Printemps 1946, au-dessus de Lans-en-Vercors sur le plateau des Ramées, autour des professeurs Józef Mul (cravate rayée) et Stefan Wrona (cravate unie).

Zakrzewski Janusz Zdzisław

— Élève

Zakrzewski Janusz Zdzisław

2e année de lycée 1940-1941.

Janusz est né le 7 mai 1924 à Poznań (Pologne). Il est le fils d’un officier d’état-major aux nombreux changements d’affectation dont le dernier l’amène à Bucarest.

Le 1er septembre 1939, Janusz, est à Varsovie. Il est scout, affecté à une équipe de défense aérienne avec pour mission d’éteindre les feux causés par les bombes incendiaires. Quand la Pologne est envahie, il se replie avec l’armée polonaise en Roumanie puis rejoint Paris d’où il tente sans succès d’aller en Angleterre. Il gagne Saint-Jean-de-Luz, Bordeaux et Nice où il rencontre Kazimierz Fabierkiewicz, le directeur du lycée polonais Cyprian Norwid de Paris maintenant fermé. Janusz est dirigé vers le refuge polonais de Juan-les-Pins où il rencontre Janusz Sopoćko. Ils apprennent la création d’un nouveau lycée polonais Cyprian Norwid à Villard-de-Lans. Ils le rejoignent à son ouverture à l’automne 1940.

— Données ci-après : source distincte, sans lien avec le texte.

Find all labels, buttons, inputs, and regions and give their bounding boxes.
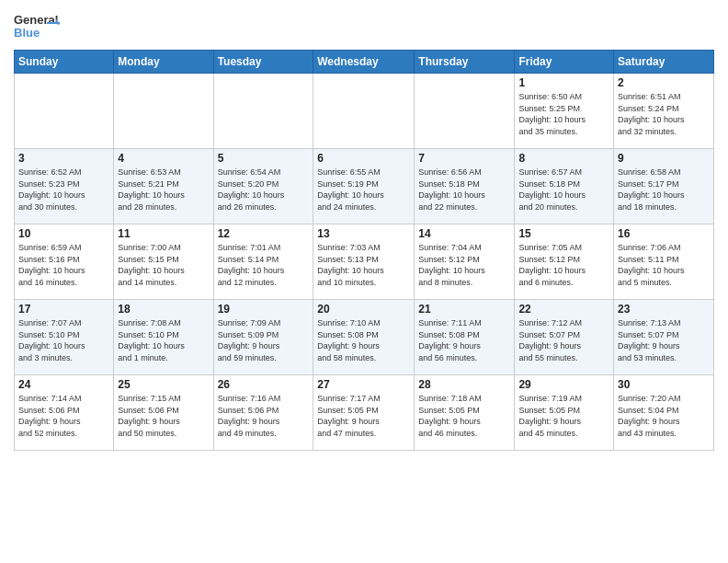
weekday-header-saturday: Saturday bbox=[614, 51, 714, 74]
logo-svg: General Blue bbox=[14, 9, 60, 44]
day-number: 17 bbox=[18, 303, 109, 316]
day-number: 4 bbox=[118, 152, 209, 165]
day-number: 24 bbox=[18, 378, 109, 391]
day-number: 6 bbox=[317, 152, 410, 165]
day-info: Sunrise: 7:19 AM Sunset: 5:05 PM Dayligh… bbox=[518, 393, 609, 439]
day-number: 3 bbox=[18, 152, 109, 165]
calendar-cell: 15Sunrise: 7:05 AM Sunset: 5:12 PM Dayli… bbox=[515, 224, 614, 300]
calendar-cell: 14Sunrise: 7:04 AM Sunset: 5:12 PM Dayli… bbox=[415, 224, 515, 300]
calendar-cell bbox=[114, 74, 213, 149]
week-row-3: 10Sunrise: 6:59 AM Sunset: 5:16 PM Dayli… bbox=[15, 224, 714, 300]
calendar-header-row: SundayMondayTuesdayWednesdayThursdayFrid… bbox=[15, 51, 714, 74]
day-info: Sunrise: 6:57 AM Sunset: 5:18 PM Dayligh… bbox=[518, 167, 609, 213]
day-info: Sunrise: 6:50 AM Sunset: 5:25 PM Dayligh… bbox=[518, 91, 609, 137]
calendar-cell: 24Sunrise: 7:14 AM Sunset: 5:06 PM Dayli… bbox=[15, 375, 114, 451]
day-info: Sunrise: 7:08 AM Sunset: 5:10 PM Dayligh… bbox=[118, 317, 209, 363]
day-info: Sunrise: 7:15 AM Sunset: 5:06 PM Dayligh… bbox=[118, 393, 209, 439]
header: General Blue bbox=[14, 9, 714, 44]
day-info: Sunrise: 6:52 AM Sunset: 5:23 PM Dayligh… bbox=[18, 167, 109, 213]
calendar-cell: 1Sunrise: 6:50 AM Sunset: 5:25 PM Daylig… bbox=[515, 74, 614, 149]
day-number: 26 bbox=[218, 378, 310, 391]
day-info: Sunrise: 7:17 AM Sunset: 5:05 PM Dayligh… bbox=[317, 393, 410, 439]
day-info: Sunrise: 7:04 AM Sunset: 5:12 PM Dayligh… bbox=[418, 242, 510, 288]
day-info: Sunrise: 7:11 AM Sunset: 5:08 PM Dayligh… bbox=[418, 317, 510, 363]
weekday-header-tuesday: Tuesday bbox=[213, 51, 313, 74]
weekday-header-wednesday: Wednesday bbox=[313, 51, 415, 74]
day-number: 7 bbox=[418, 152, 510, 165]
day-number: 12 bbox=[218, 227, 310, 240]
day-info: Sunrise: 7:01 AM Sunset: 5:14 PM Dayligh… bbox=[218, 242, 310, 288]
day-info: Sunrise: 6:51 AM Sunset: 5:24 PM Dayligh… bbox=[618, 91, 710, 137]
day-number: 13 bbox=[317, 227, 410, 240]
calendar-cell: 28Sunrise: 7:18 AM Sunset: 5:05 PM Dayli… bbox=[415, 375, 515, 451]
calendar-cell: 10Sunrise: 6:59 AM Sunset: 5:16 PM Dayli… bbox=[15, 224, 114, 300]
day-number: 11 bbox=[118, 227, 209, 240]
weekday-header-friday: Friday bbox=[515, 51, 614, 74]
calendar-cell: 4Sunrise: 6:53 AM Sunset: 5:21 PM Daylig… bbox=[114, 149, 213, 224]
calendar-cell: 11Sunrise: 7:00 AM Sunset: 5:15 PM Dayli… bbox=[114, 224, 213, 300]
calendar-cell: 17Sunrise: 7:07 AM Sunset: 5:10 PM Dayli… bbox=[15, 300, 114, 375]
day-number: 15 bbox=[518, 227, 609, 240]
calendar-cell: 8Sunrise: 6:57 AM Sunset: 5:18 PM Daylig… bbox=[515, 149, 614, 224]
day-info: Sunrise: 7:07 AM Sunset: 5:10 PM Dayligh… bbox=[18, 317, 109, 363]
calendar-cell: 21Sunrise: 7:11 AM Sunset: 5:08 PM Dayli… bbox=[415, 300, 515, 375]
day-info: Sunrise: 6:56 AM Sunset: 5:18 PM Dayligh… bbox=[418, 167, 510, 213]
day-info: Sunrise: 7:18 AM Sunset: 5:05 PM Dayligh… bbox=[418, 393, 510, 439]
calendar-cell bbox=[313, 74, 415, 149]
day-number: 1 bbox=[518, 76, 609, 89]
calendar-cell: 3Sunrise: 6:52 AM Sunset: 5:23 PM Daylig… bbox=[15, 149, 114, 224]
day-number: 19 bbox=[218, 303, 310, 316]
weekday-header-monday: Monday bbox=[114, 51, 213, 74]
day-info: Sunrise: 6:58 AM Sunset: 5:17 PM Dayligh… bbox=[618, 167, 710, 213]
calendar-cell: 16Sunrise: 7:06 AM Sunset: 5:11 PM Dayli… bbox=[614, 224, 714, 300]
day-number: 23 bbox=[618, 303, 710, 316]
day-info: Sunrise: 7:16 AM Sunset: 5:06 PM Dayligh… bbox=[218, 393, 310, 439]
calendar-cell bbox=[15, 74, 114, 149]
day-info: Sunrise: 6:59 AM Sunset: 5:16 PM Dayligh… bbox=[18, 242, 109, 288]
calendar-cell: 9Sunrise: 6:58 AM Sunset: 5:17 PM Daylig… bbox=[614, 149, 714, 224]
calendar-cell: 22Sunrise: 7:12 AM Sunset: 5:07 PM Dayli… bbox=[515, 300, 614, 375]
day-number: 5 bbox=[218, 152, 310, 165]
day-info: Sunrise: 7:00 AM Sunset: 5:15 PM Dayligh… bbox=[118, 242, 209, 288]
day-number: 16 bbox=[618, 227, 710, 240]
day-number: 10 bbox=[18, 227, 109, 240]
day-info: Sunrise: 7:03 AM Sunset: 5:13 PM Dayligh… bbox=[317, 242, 410, 288]
day-info: Sunrise: 6:54 AM Sunset: 5:20 PM Dayligh… bbox=[218, 167, 310, 213]
svg-text:Blue: Blue bbox=[14, 26, 40, 40]
day-number: 9 bbox=[618, 152, 710, 165]
calendar-cell bbox=[415, 74, 515, 149]
weekday-header-thursday: Thursday bbox=[415, 51, 515, 74]
day-info: Sunrise: 7:06 AM Sunset: 5:11 PM Dayligh… bbox=[618, 242, 710, 288]
day-info: Sunrise: 7:10 AM Sunset: 5:08 PM Dayligh… bbox=[317, 317, 410, 363]
day-info: Sunrise: 7:20 AM Sunset: 5:04 PM Dayligh… bbox=[618, 393, 710, 439]
calendar-cell: 12Sunrise: 7:01 AM Sunset: 5:14 PM Dayli… bbox=[213, 224, 313, 300]
day-number: 18 bbox=[118, 303, 209, 316]
day-info: Sunrise: 7:05 AM Sunset: 5:12 PM Dayligh… bbox=[518, 242, 609, 288]
svg-text:General: General bbox=[14, 13, 58, 27]
week-row-1: 1Sunrise: 6:50 AM Sunset: 5:25 PM Daylig… bbox=[15, 74, 714, 149]
calendar-cell: 13Sunrise: 7:03 AM Sunset: 5:13 PM Dayli… bbox=[313, 224, 415, 300]
calendar-cell: 7Sunrise: 6:56 AM Sunset: 5:18 PM Daylig… bbox=[415, 149, 515, 224]
day-number: 20 bbox=[317, 303, 410, 316]
calendar-table: SundayMondayTuesdayWednesdayThursdayFrid… bbox=[14, 50, 714, 451]
calendar-cell: 5Sunrise: 6:54 AM Sunset: 5:20 PM Daylig… bbox=[213, 149, 313, 224]
day-info: Sunrise: 7:14 AM Sunset: 5:06 PM Dayligh… bbox=[18, 393, 109, 439]
day-number: 28 bbox=[418, 378, 510, 391]
calendar-cell: 26Sunrise: 7:16 AM Sunset: 5:06 PM Dayli… bbox=[213, 375, 313, 451]
day-info: Sunrise: 7:13 AM Sunset: 5:07 PM Dayligh… bbox=[618, 317, 710, 363]
calendar-cell: 2Sunrise: 6:51 AM Sunset: 5:24 PM Daylig… bbox=[614, 74, 714, 149]
day-number: 22 bbox=[518, 303, 609, 316]
day-number: 27 bbox=[317, 378, 410, 391]
day-info: Sunrise: 7:09 AM Sunset: 5:09 PM Dayligh… bbox=[218, 317, 310, 363]
calendar-cell: 27Sunrise: 7:17 AM Sunset: 5:05 PM Dayli… bbox=[313, 375, 415, 451]
day-info: Sunrise: 6:55 AM Sunset: 5:19 PM Dayligh… bbox=[317, 167, 410, 213]
calendar-cell: 20Sunrise: 7:10 AM Sunset: 5:08 PM Dayli… bbox=[313, 300, 415, 375]
day-number: 21 bbox=[418, 303, 510, 316]
day-number: 25 bbox=[118, 378, 209, 391]
day-number: 14 bbox=[418, 227, 510, 240]
calendar-cell: 30Sunrise: 7:20 AM Sunset: 5:04 PM Dayli… bbox=[614, 375, 714, 451]
calendar-cell: 25Sunrise: 7:15 AM Sunset: 5:06 PM Dayli… bbox=[114, 375, 213, 451]
calendar-cell bbox=[213, 74, 313, 149]
weekday-header-sunday: Sunday bbox=[15, 51, 114, 74]
calendar-cell: 29Sunrise: 7:19 AM Sunset: 5:05 PM Dayli… bbox=[515, 375, 614, 451]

En 1941, Janusz obtient le baccalauréat et entre à l’Institut polytechnique de Grenoble, département électricité. Il rejoint la POWN et circule entre Grenoble et Lyon.

En avril 1943, avec Janusz Sopoćko, ils reçoivent l’ordre du colonel Jaklicz de rejoindre l’Angleterre pour y intégrer l’armée polonaise. Ils sont arrêtés à Le Boulou, près de Perpignan (Pyrénées-Orientales). Ils sont incarcérés dans la citadelle de Perpignan. Après des interrogatoires particulièrement sévères, ils sont envoyés à Royallieu, au camp de transit, triage et affectation (frontstalag 122), situé à Compiègne.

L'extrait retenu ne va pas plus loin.